The Nathanson retractor was inserted via the epigastric port to elevate the left lobe of the liver. This exposed the gastrohepatic ligament and the hiatus, allowing for further dissection. 

Lesser Curvature Dissection, D2 Lymphadenectomy, and Vessel Division 

Dissection started along the lesser curvature with the division of the gastrohepatic ligament. Care was taken to carefully identify and preserve any replaced left hepatic artery. 

A comprehensive D2 lymphadenectomy was performed involving nodal clearance around several key structures: the common hepatic artery (CHA), left gastric artery (LGA), splenic artery, and celiac trunk. After achieving nodal clearance, the left gastric artery and vein were clipped and divided. The short gastric vessels and left gastroepiploic vessels were also divided to facilitate the full mobilization of the fundus and upper body of the stomach. This combined step ensured oncologic clearance and prepared the stomach for conduit formation. 

Hiatal Dissection 

The phrenico-esophageal ligament was divided and the lower esophagus was circumferentially mobilized at the hiatus, providing adequate length into the mediastinum. 

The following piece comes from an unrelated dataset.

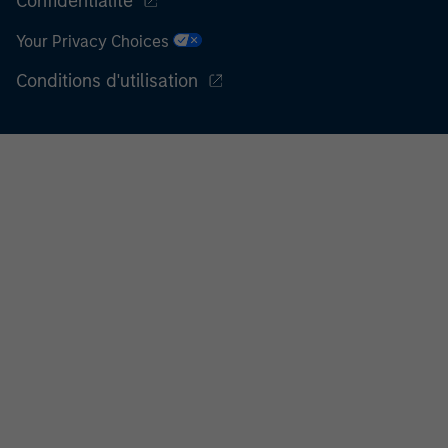
Confidentialité
Your Privacy Choices
Conditions d'utilisation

Greater Curvature Mobilization 

The gastrocolic ligament was divided to enter the lesser sac. Care was taken to preserve the right gastroepiploic arcade to maintain conduit vascularity and to avoid injury to the colon and mesocolon.

Pyloric Drainage Procedure (Optional) 

Depending on the surgeon’s preference, either pyloromyotomy or pyloroplasty may be performed to aid postoperative gastric emptying. 

Gastric Conduit Formation 

The stomach was tubularized along the greater curvature to create a gastric conduit, with the right gastroepiploic artery preserved as the primary blood supply. 

Conclusion

This structured abdominal phase of laparoscopic McKeown’s esophagectomy ensures safe exposure, radical lymphadenectomy, and optimal gastric mobilization for reconstruction. Clubbing nodal dissection with vessel division enhances procedural flow and aligns oncologic principles with technical execution.